Kurban’ın sosyal bir boyutu vardır.Bizim evimize et girebilir ama evine et girmeyen nice fakir evlerin var olduğunu unutmayalım.Bu ibadete dil uzatılmamalı. Müslüman olmayan birisi bu ibadet yerine getirildiği için bu kurbanını vakfeden insana teşekkür etmelidir.Yahudilerde ve Hıristiyanlarda da kurban vardı.Hıristiyanlarda Hz. İsa bir kurbandı.Ekmeği İsa (a.s)’ın eti,şarabı da kanı yerine içtiklerini söylüyorlar.Yani kurbanı bitirdiler.Şu zamanda Müslümanlar’ın kurbanı dünya’nın dört bir yanına ulaşıyor.Kurbanlarımız bölgeleri,kıtaları,coğrafyaları buluşturuyor.Bütün Müslümanları kardeşçe paylaşabileceği bir ortak noktada kurban ibadeti vesile oluyor.Bu bile bizim kurban ibadetimiz Allah indinde makbul olduğunun işareti değil de ya nedir?
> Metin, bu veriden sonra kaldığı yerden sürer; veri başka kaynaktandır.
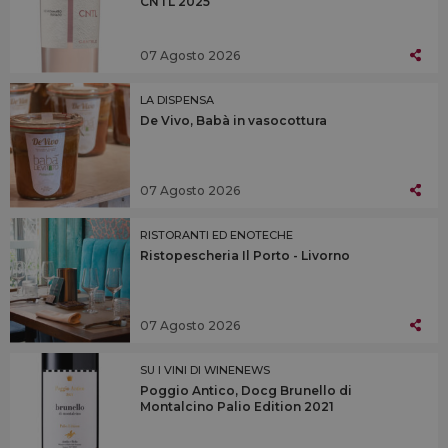
CNTL 2025
07 Agosto 2026
LA DISPENSA
De Vivo, Babà in vasocottura
07 Agosto 2026
RISTORANTI ED ENOTECHE
Ristopescheria Il Porto - Livorno
07 Agosto 2026
SU I VINI DI WINENEWS
Poggio Antico, Docg Brunello di
Montalcino Palio Edition 2021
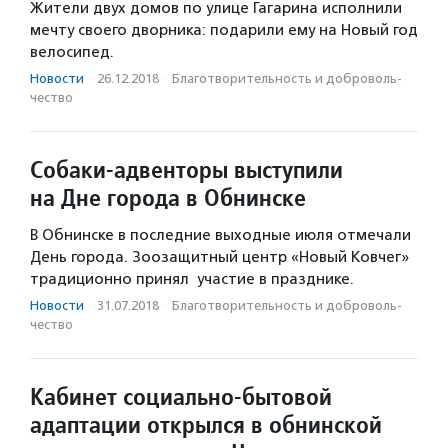
Жители двух домов по улице Гагарина исполнили
мечту своего дворника: подарили ему на Новый год
велосипед.
Новости
·
26.12.2018
·
Благотвори­тель­ность и доброволь­
чест­во
Собаки-адвенторы выступили
на Дне города в Обнинске
В Обнинске в последние выходные июля отмечали
День города. Зоозащитный центр «Новый Ковчег»
традиционно принял участие в празднике.
Новости
·
31.07.2018
·
Благотвори­тель­ность и доброволь­
чест­во
Кабинет социально-бытовой
адаптации открылся в обнинской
Ümmet olarak ümmetin kurbanını şu son yıllarda kabule karin ile makbul oluyor sanki. Müslümanlar direndi vazgeçmedi.Şimdi kurbanlarımız dünyanın dört bir tarafında ki yoksullara ulaşıyor. Afrika’nın,Güney Amerika’nın ,Uzak Doğunun yoksullarına ulaşıyor.Bu ne mübarek bir ibadet.Burada duruyor kişi,kurbanı Nijerya’da,Habeşistan’da, Burma’da, Birmanya’da, Arjantin’de,Şili’de,Kuba’da kesiliyor. Oralarda Müslümanlar istifade ediyor.Müslüman olmayanlarda durup şaşırıyor.Kurban bir tebliğ,bir fiili davet olup çıkıyor.Fiili davet kavli davete beş çeker.İşte kurbanımız yeryüzünde İslam’ın şiarı oldu ve çıktı.Bunlarda gösteriyor ki İslam’ın şiarları zaman ve zemin ile mukayyet değildir.İslam’ın şiarları İslam gibi evrenseldir.Allah-u Teala sadece dünü görmedi.Bu talimatları verirken bu günü , yarını ve ötesini de gördü.
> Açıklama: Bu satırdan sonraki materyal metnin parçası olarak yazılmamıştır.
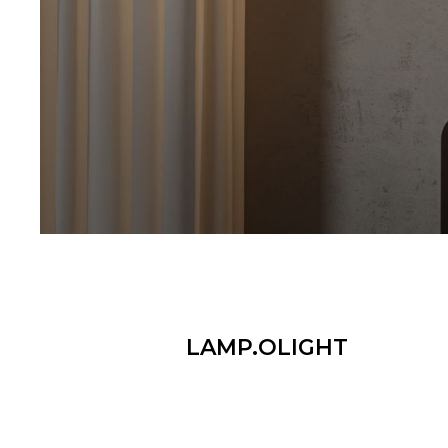
LAMP.​​OLIGHT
Kurban,hayvanın insana verdiği soylu derstir.
Kurban,Hz. İbrahim’i şimdi burada içinizde yaşamaktır.
Kurban,ölümün devredilemeyeceğini öğrenmektir.
Kurban,bir başaksının bir başkası adına ölemeyeceğini herkesin kendi yerine öleceğini öğrenmektir.
Kurban, Allah’a takarrub ve kurbiyyettir.
Rabbim kurbanlarımızı kabule karin eylesin. Rabbim bizi katında kabul etsin. Rabbim namazlarımızı, oruçlarımızı kurban etsin. Varlığımızı kendi yolunda kurban etsin.Rabbim servetimizi kurban etsin.Kurban ettiğimiz her şeyi kendisine yaklaşma vesilesi kılsın. (âmin).